An astrophysicist from the U.S. published a new study that explains how the entire Solar System can be moved using a stellar engine. According to the scientist, moving the Solar System could save Earth from getting hit by massive asteroids and violent supernova events.
The new study was published in the journal Acta Astronautica. It was carried out by astrophysicist Matthew Caplan from the Illinois State University.
How A Stellar Engine Works
In the study, Caplan referred to his hypothetical stellar engine as the Caplan Thruster. According to the astrophysicist, it works by drawing hydrogen and helium from the Sun for energy. These fuel sources will then be used to power the thruster's two jets of power.
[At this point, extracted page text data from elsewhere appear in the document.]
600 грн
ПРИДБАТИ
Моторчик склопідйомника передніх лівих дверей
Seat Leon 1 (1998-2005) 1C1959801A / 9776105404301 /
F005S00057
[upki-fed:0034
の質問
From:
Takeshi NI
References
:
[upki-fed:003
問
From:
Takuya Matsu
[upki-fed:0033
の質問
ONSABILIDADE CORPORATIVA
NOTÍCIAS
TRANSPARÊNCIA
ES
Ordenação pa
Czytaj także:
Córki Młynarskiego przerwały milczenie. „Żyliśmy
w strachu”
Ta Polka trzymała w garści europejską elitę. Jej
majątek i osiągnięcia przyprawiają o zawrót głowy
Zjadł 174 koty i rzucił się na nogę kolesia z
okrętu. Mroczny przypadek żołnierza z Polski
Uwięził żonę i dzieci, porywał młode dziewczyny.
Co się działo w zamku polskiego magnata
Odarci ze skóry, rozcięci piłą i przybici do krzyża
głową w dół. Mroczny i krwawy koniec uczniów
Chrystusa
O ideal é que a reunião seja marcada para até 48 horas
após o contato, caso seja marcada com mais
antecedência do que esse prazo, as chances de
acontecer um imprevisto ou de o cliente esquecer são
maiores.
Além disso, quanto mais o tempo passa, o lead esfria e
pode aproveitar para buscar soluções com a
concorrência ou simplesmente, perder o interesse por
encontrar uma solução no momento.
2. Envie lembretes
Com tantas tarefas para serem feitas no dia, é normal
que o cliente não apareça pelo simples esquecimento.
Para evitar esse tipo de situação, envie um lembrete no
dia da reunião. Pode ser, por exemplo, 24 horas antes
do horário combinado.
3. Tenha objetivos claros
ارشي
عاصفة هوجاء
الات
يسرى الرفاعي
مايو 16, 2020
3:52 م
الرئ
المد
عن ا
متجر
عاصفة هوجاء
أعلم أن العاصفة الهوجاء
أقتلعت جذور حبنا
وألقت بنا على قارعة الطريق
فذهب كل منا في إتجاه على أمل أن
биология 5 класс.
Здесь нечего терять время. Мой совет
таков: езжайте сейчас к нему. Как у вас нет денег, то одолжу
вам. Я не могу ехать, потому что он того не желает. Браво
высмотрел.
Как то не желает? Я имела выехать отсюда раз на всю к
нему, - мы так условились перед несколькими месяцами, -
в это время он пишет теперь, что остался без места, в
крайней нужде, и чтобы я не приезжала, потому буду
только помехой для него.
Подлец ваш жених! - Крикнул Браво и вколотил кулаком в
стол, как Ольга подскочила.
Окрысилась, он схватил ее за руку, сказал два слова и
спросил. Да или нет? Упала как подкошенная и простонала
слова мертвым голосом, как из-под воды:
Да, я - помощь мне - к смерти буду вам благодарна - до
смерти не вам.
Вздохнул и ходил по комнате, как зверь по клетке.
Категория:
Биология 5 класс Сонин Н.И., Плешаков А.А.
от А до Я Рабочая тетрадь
The first jet, which is powered by helium, will propel the stellar engine. The second engine will then use hydrogen to push against the Sun.
Caplan noted that his stellar engine works based on the principle about the Sun's gravitational force and how it controls the positioning and orbit of the planets within the Solar System. Theoretically, the astrophysicist said that if the Sun moves, the other planets will follow. According to Caplan, his proposed stellar engine is capable of moving the entire planet by 50 light-years within 1 million years, which is enough to dodge to effects of a star's massive explosion.
Saving Earth From Cosmic Disasters
For Caplan, a real and working stellar engine can be used to move the Solar System away from the path of certain cosmic dangers. For instance, through the Caplan Thruster, Earth and its neighboring planets and Moons can dodge an approaching asteroid field from another system. In addition, it can also be used to avoid the devastating effects of supernova events and black hole collisions. Aside from these, Caplan noted that the stellar engine can be used to make space colonization easier.
Stellar engines, megastructures used to control the motion of a star system, may be constructible by technologically advanced civilizations and used to avoid dangerous astrophysical events or transport a star system into proximity with another for colonization," Caplan wrote in his study.